Not putting yourself in the shoes of the reader
Picture this: a pile of more than 30 CVs and cover letters to get through in a couple of hours. This is the reality for most people looking to hire. So while you might have spent hours committing every skillset to paper (or screen), the chances that somebody will want to wade though it (especially if yours is the one at the end of the pile, and lunchtime is looming) are very slim.
Research shows that each CV is read for a total of 6.25 seconds. So you’d better make those seconds count.
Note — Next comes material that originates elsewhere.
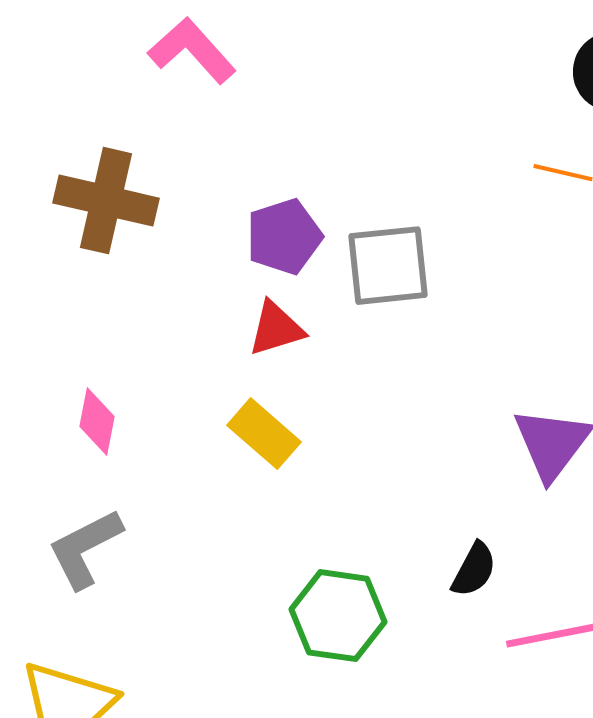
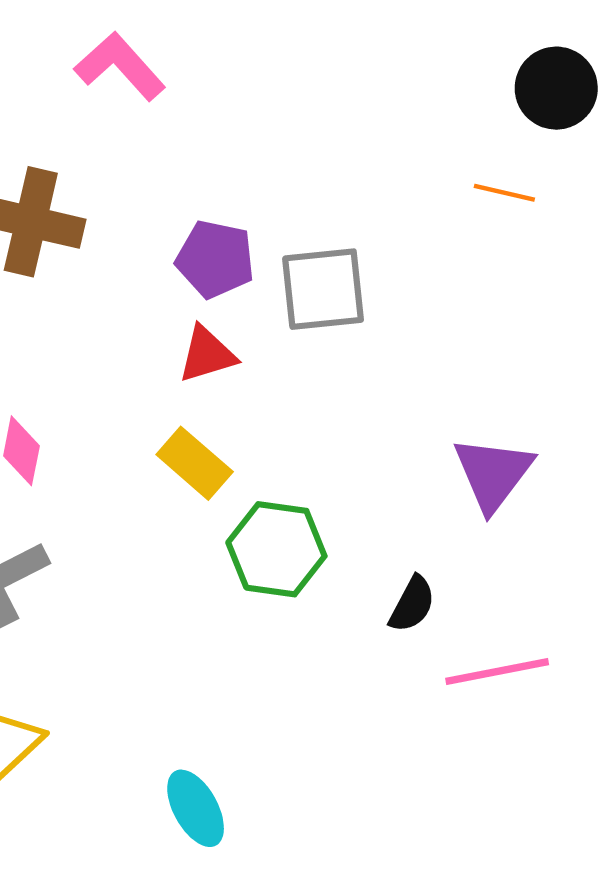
purple pentagon: (284, 237) -> (215, 259), turned 30
green hexagon: (338, 616) -> (276, 549), moved

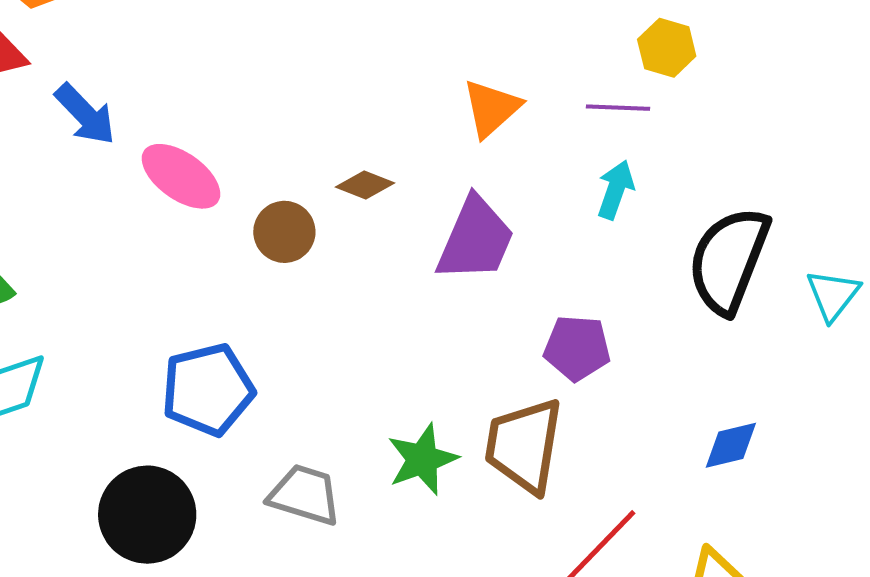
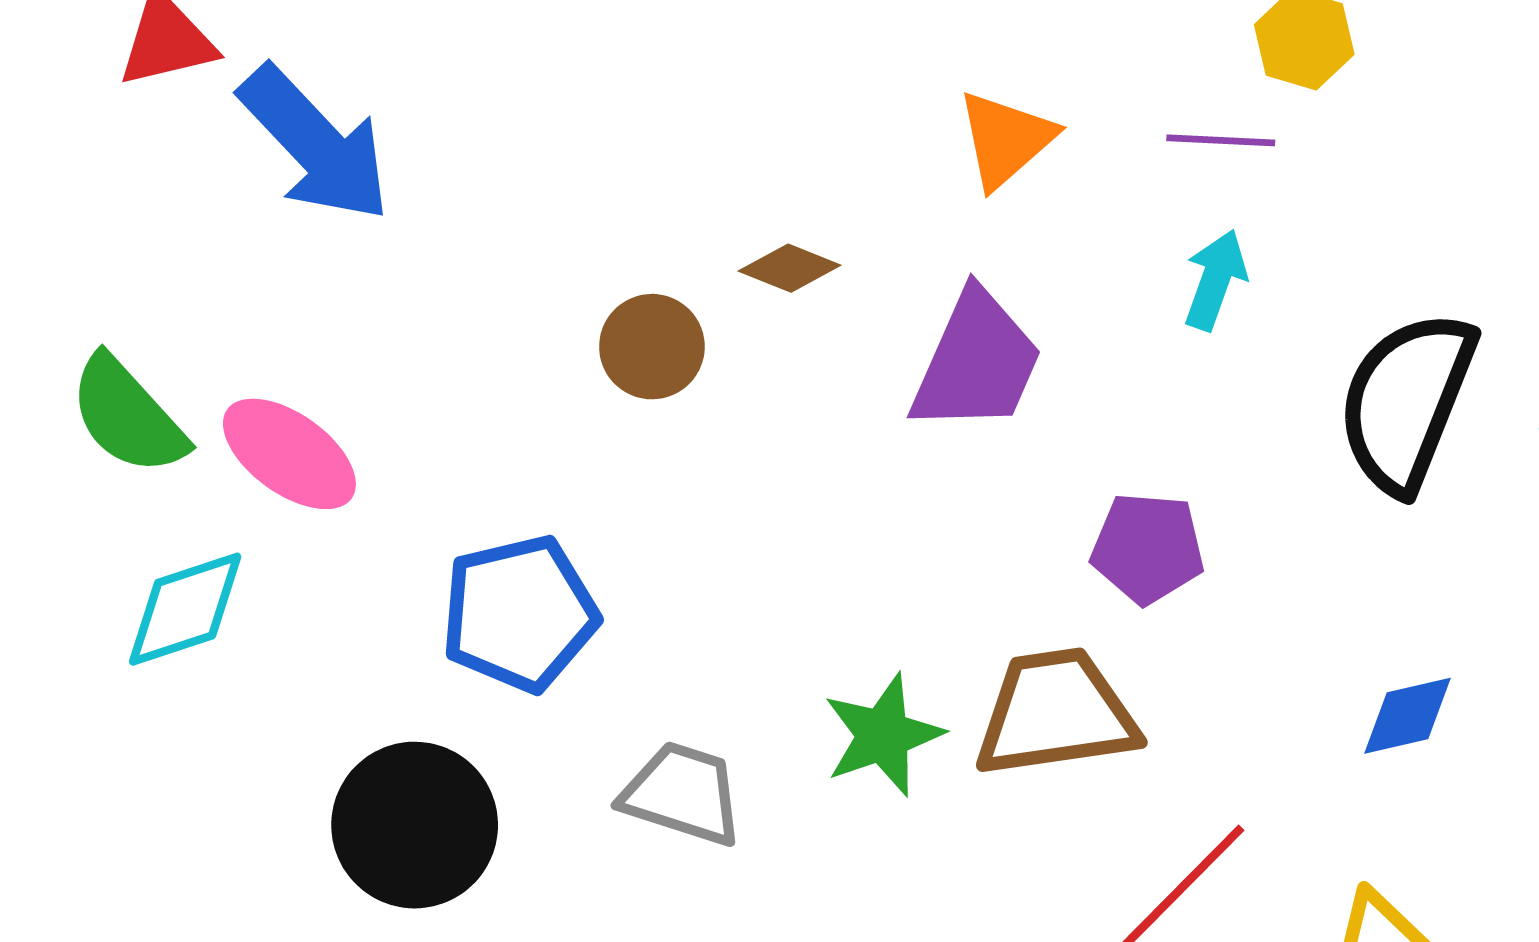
blue arrow: (85, 114) -> (315, 144), size x1.5
pink ellipse: (181, 176) -> (289, 454), moved
brown trapezoid: (524, 445) -> (1056, 713), turned 72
Tip 4: Be kind to your reader and mindful of their time
We know that most people reading your CV will have limited time, attention and energy to give to it. So remember that they don’t want to have to work hard to find the information they need. Nobody wants to wade through reams of text, or to read a CV that isn’t relevant to the job on offer. So be nice to your reader and let the effort be yours not theirs. Learn to edit ruthlessly (or be prepared for your CV to be disregarded before anyone has read a word of it).
Make your most notable achievements punchy, prominent and digestible. Make good use of bullet points. Format in a way that is easy to scan rather than expecting anyone to read with full attention. Cut everything extraneous that doesn’t fit the exact role and employer that you want to impress.
The take-home: A good CV or resumé
There is a knack to writing a good CV, and what looks simple can take a long time to perfect. Make sure that you put in the time and effort.
I followed these simple rules myself through a long freelance career and successfully secured much of my work through submitting both solicited and unsolicited CVs.
The most important thing is to know that employers don’t know they want to employ you until you show them why. So by treating their time and attention with respect, you will earn respect in return. By giving them enough information to motivate them to know more about you, they are more likely to want to meet with you in person.
So make sure that you refine your CV or resumé into an interesting, intriguing and engaging document.